The vertical-cavity surface-emitting laser (VCSEL) has unique advantages over the conventional edge-emitting laser and has recently attracted a lot of attention. However, the output power of GaN-based VCSEL is still low due to the large electron leakage caused by the built-in polarization at the heterointerface within the device. In this paper, in order to improve the output power, a new structure of p-type composition-graded Al_xGa_1−xN electron blocking layer (EBL) is proposed in the VCSEL, by replacing the last quantum barrier (LQB) and EBL in the conventional structure. The simulation results show that the proposed EBL in the VCSEL suppresses the leaking electrons remarkably and contributes to a 70.6% increase of the output power, compared with the conventional GaN-based VCSEL.

1. Introduction

Vertical-cavity surface-emitting lasers (VCSELs) exhibit several advantages over edge-emitting lasers (LDs), including high-speed direct modulation, circular mode profile, low threshold current, etc. [1,2,3]. Recently, although GaAs-based VCSELs that emit red or infrared light have been commercialized and applied to various products, it is still hoped that VCSELs will not only cover the red area, but also the blue and green spectrum region, thus constituting the ternary color of light for illumination, display and communication of the next generation [4]. As wide-bandgap materials, the bandgap width of gallium nitride (GaN) and its alloy materials are continuously adjustable from 0.7 eV to 6.2 eV, covering near-red, green, blue, and ultraviolet. They have become the main material for manufacturing short-wavelength light-emitting diodes (LEDs) and LDs. Recently, the GaN-based materials have been applied to VCSELs and achieved important progress [5]. Universities and research institutes such as National Chiao-Tung University [6], Nichia Corporation [7], University of California, Santa Barbara [8], Sony Corporation [1], Xiamen University [9] and Meijo University [10] conducted good work on the designing and manufacturing of blue GaN-based VCSELs. In 2018, Stanley Electric Co., Ltd. demonstrated a GaN-based VCSEL with an output power of 7.6 mW by reducing both the internal loss and the reflectivity of the front cavity mirror [11]. This structure achieved the highest output power of a GaN-based VCSEL ever produced to the best of our knowledge. However, it is still relatively low as a result of ignoring other mechanisms. For example, for InP and other semiconductor-based lasers, lower threshold and higher output power can be achieved by designing the micro-cavities, which may also have good effects in GaN-based VCSELs [12,13,14].
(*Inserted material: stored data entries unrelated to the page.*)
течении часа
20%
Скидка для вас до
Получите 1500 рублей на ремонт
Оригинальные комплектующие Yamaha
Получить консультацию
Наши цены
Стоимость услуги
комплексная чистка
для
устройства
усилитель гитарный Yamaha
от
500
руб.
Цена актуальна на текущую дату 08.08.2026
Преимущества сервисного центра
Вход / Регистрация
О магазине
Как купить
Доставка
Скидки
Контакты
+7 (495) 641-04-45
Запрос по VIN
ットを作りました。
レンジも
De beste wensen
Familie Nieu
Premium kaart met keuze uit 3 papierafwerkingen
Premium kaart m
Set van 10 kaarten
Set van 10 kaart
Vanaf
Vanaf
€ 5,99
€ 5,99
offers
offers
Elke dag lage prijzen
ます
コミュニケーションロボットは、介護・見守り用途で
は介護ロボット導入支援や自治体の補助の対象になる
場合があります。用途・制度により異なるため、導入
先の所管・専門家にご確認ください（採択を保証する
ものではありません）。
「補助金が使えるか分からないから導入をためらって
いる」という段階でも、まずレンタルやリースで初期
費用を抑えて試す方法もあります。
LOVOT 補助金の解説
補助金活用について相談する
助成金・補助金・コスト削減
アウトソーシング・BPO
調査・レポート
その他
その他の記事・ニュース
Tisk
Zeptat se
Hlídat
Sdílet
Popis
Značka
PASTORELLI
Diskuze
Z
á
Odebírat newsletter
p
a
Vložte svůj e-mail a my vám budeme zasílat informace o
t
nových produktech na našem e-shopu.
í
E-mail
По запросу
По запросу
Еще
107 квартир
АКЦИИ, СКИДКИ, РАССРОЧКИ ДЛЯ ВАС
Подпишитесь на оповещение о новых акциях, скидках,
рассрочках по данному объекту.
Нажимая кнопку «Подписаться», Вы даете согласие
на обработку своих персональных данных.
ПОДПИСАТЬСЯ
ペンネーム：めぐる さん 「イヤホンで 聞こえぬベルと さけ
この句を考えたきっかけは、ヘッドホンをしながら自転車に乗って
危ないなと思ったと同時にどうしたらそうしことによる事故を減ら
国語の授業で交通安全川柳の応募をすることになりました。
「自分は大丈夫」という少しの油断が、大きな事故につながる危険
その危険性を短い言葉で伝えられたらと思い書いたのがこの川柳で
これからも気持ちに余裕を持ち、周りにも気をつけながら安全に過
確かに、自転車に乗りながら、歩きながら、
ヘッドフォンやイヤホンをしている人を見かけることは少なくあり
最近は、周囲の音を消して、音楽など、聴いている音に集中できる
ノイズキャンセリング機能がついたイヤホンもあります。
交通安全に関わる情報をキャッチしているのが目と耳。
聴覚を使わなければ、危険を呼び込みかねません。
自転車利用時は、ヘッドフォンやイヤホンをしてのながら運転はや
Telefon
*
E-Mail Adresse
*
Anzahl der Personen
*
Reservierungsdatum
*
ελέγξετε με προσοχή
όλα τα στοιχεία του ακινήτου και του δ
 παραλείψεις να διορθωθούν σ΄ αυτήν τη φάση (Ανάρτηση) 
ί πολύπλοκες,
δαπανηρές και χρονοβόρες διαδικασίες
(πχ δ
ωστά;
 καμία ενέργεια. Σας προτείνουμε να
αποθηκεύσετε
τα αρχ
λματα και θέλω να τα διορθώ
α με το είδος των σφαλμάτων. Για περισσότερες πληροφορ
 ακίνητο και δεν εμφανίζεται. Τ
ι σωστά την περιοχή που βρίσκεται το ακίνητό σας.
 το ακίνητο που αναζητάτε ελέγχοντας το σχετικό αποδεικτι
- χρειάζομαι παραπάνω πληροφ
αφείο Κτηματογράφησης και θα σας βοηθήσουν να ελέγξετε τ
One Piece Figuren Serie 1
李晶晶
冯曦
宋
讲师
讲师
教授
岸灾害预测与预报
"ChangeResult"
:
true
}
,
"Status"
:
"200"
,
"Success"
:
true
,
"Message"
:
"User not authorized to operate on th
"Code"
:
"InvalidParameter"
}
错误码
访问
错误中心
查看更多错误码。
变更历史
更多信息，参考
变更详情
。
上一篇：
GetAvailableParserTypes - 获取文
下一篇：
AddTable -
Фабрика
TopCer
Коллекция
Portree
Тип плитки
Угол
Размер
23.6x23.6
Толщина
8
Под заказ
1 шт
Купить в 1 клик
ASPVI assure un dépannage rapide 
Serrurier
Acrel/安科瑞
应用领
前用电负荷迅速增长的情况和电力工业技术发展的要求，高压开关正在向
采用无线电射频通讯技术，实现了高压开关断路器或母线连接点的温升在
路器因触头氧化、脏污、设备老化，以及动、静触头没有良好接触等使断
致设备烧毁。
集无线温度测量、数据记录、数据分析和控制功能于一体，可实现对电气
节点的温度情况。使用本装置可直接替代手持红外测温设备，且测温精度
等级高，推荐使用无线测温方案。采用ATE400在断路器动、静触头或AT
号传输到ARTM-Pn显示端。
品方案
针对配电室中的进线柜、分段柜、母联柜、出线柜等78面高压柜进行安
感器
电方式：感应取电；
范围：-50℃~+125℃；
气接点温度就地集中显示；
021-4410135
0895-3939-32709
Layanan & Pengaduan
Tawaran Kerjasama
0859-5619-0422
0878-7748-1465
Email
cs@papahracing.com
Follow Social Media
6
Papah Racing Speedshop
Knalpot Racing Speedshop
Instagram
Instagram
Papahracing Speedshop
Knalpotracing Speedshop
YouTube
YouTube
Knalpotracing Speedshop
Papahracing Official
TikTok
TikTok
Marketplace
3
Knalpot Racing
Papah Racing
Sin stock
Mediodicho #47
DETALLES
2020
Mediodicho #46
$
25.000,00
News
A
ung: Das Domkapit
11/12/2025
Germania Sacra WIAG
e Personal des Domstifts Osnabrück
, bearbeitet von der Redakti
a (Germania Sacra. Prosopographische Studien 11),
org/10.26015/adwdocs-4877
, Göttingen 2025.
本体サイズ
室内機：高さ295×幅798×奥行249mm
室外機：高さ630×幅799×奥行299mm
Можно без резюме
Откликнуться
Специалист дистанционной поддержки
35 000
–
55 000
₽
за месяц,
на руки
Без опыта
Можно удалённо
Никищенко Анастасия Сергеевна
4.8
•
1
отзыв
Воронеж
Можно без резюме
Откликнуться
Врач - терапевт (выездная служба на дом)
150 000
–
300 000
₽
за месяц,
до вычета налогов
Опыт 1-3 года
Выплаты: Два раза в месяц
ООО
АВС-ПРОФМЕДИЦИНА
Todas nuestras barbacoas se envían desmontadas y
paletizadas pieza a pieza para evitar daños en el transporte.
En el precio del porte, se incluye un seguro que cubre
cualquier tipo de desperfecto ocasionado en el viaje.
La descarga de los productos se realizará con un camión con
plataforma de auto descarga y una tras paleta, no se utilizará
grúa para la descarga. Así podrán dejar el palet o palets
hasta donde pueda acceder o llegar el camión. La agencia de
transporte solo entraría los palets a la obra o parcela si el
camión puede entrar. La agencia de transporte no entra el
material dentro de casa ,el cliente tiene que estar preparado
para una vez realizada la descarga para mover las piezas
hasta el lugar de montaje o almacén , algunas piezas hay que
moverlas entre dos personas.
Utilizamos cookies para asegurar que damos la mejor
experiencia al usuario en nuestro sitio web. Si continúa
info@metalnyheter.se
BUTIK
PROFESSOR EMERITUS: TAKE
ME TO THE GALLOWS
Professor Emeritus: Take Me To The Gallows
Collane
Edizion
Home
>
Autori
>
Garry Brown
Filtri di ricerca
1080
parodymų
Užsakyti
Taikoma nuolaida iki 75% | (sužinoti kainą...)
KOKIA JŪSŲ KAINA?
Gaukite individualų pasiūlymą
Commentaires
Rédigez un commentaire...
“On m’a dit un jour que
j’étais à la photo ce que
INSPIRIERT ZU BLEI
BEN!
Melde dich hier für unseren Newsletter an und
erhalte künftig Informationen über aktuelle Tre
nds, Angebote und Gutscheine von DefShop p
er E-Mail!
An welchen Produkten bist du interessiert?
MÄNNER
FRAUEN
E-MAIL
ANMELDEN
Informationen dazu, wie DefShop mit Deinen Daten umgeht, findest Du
Beyond designing the micro-cavities, in order to obtain higher output power, methods which maximize the radiative recombination rate have been adopted by minimizing the electron leakage out of the active region. Among those methods, Al_xGa_1−xN electron blocking layer (EBL) is usually placed between the active region and p-GaN layer, since it provides a higher energy barrier in the conduction band between quantum wells (QWs) and the p-layers. The higher energy barrier in the conduction band contributes to the confinement of the electrons in the active region, so stronger output power can be achieved [15]. However, the very commonly used Al_xGa_1−xN EBL sometimes cannot efficiently reduce electron leakage due to the polarization charge in that layer, which decreases the barrier height for electron transport [16,17]. As such, the blocking effects of Al_xGa_1−xN EBL on electron overflow are limited [18]. In addition, there are big differences in the polarization value and the energy barrier height in the conduction band between Al_xGa_1−xN EBL and In_xGa_1−xN last quantum barrier (LQB), which results in a large built-in polarization field and significant free electron accumulation at the heterointerface between the two layers. This free electron accumulation outside of the active region severely degrades the internal quantum efficiency. To solve this problem, Zhang et al. proposed a design which replaces the In_xGa_1−xN LQB with a tapered Al_xGa_1−xN LQB in GaN-based LD [19], and Lin et al. proposed another structure which replaces the Al_xGa_1−xN EBL with a composition-graded Al_xGa_1−xN EBL in the VCSEL [20].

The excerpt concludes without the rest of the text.